4. The last, and generally least reliable control measure is to establish barriers between the worker and the hazardous work environment (e.g., personal protection equipment such as appropriate respirators used by workers in conjunction with a comprehensive personal respiratory protection program).

For some infectious diseases, the barrier of immunity can be erected through vaccination of susceptible persons. Vaccination against tuberculosis using BCG vaccine has not been recommended for health-care workers or other adults at high risk for acquiring tuberculosis infection (60). The AMA has reported that even should BCG vaccine be recommended for certain health-care workers, "the latter should be aware that the vaccine may not afford significant protection against tuberculosis" (4).

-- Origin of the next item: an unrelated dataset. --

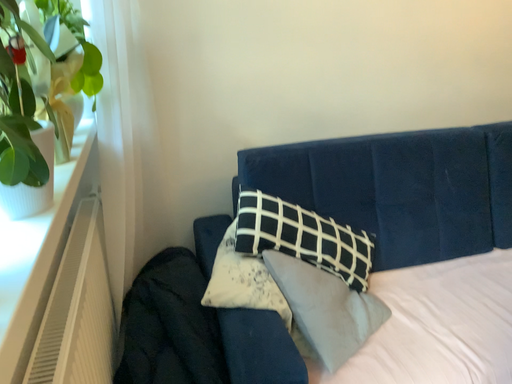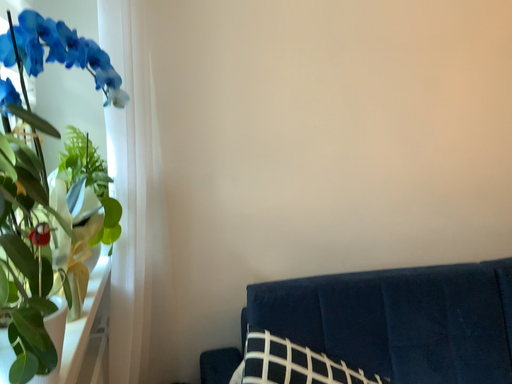 Question: How did the camera likely rotate when shooting the video?

Choices:
 (A) rotated downward
 (B) rotated upward

Answer: (B)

NIOSH strongly supports the concept of a hierarchy of controls, which is the foundation of current practice for preventing exposures to hazards in the workplace. Substitution, administrative controls and work practices, and engineering controls because of their greater reliability should receive the highest priority. However, when the effectiveness and reliability of other control measures are not known, cannot completely control the hazard, or cannot be assured under all conditions that can be reasonably anticipated, personal respiratory protection is an essential addition to the armamentarium of control. This is why surgical masks for patient-care personnel have been traditionally indicated for infectious diseases such as Lassa fever, Marburg virus disease, smallpox, and tuberculosis in combination with special-ventilation private rooms (52). The purpose of masks for patientcare personnel have been explained as follows (52):

In general, masks are recommended to prevent transmission of infectious agents through the air. Masks protect the wearer from inhaling 1) large-particle aerosols (droplets) that are transmitted by close contact and generally travel only short distances (about 3 feet) and 2) small-particle aerosols (droplet nuclei) that remain suspended in the air and thus travel longer distances . . . If the infection is transmitted over longer distances by air, we recommend masks for all persons entering the room.

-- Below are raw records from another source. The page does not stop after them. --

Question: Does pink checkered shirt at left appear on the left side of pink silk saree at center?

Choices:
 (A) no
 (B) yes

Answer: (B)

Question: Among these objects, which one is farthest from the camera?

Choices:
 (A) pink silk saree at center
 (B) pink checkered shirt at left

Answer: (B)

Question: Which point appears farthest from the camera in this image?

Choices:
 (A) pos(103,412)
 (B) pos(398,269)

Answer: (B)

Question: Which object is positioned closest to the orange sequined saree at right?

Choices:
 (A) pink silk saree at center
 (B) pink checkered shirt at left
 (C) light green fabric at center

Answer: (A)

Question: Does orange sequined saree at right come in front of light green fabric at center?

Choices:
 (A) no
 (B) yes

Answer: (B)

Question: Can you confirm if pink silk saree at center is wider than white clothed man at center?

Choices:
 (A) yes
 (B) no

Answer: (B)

At the present time, the exposure of workers to aerosolized TB droplet nuclei cannot be completely controlled at the infectious source nor is it plausible that exposures can be completely prevented by interrupting the pathway of contagious emissions between a person with infectious tuberculosis and workers nearby in the same room. Also at present, it appears impossible to determine the quantitative efficacy and reliability of each available control method. Hence it is impossible to assure that health-care-facility workers will not be exposed to some aerosolized droplet nuclei at certain locations and during certain procedures. If an infectious person is there, the risk of infection is assumed to exist.

Therefore, for a limited range of locations and procedures, the full hierarchy of controls is necessary. For tuberculosis, these measures include the use of effective and reliable personal respiratory protection in addition to the administrative and engineering controls. Respirators can never be considered an adequate substitute for administrative and engineering controls. These NIOSH guidelines for the selection and use of respirators assume that all indicated administrative and engineering isolation precautions have been rigorously implemented as a prerequisite.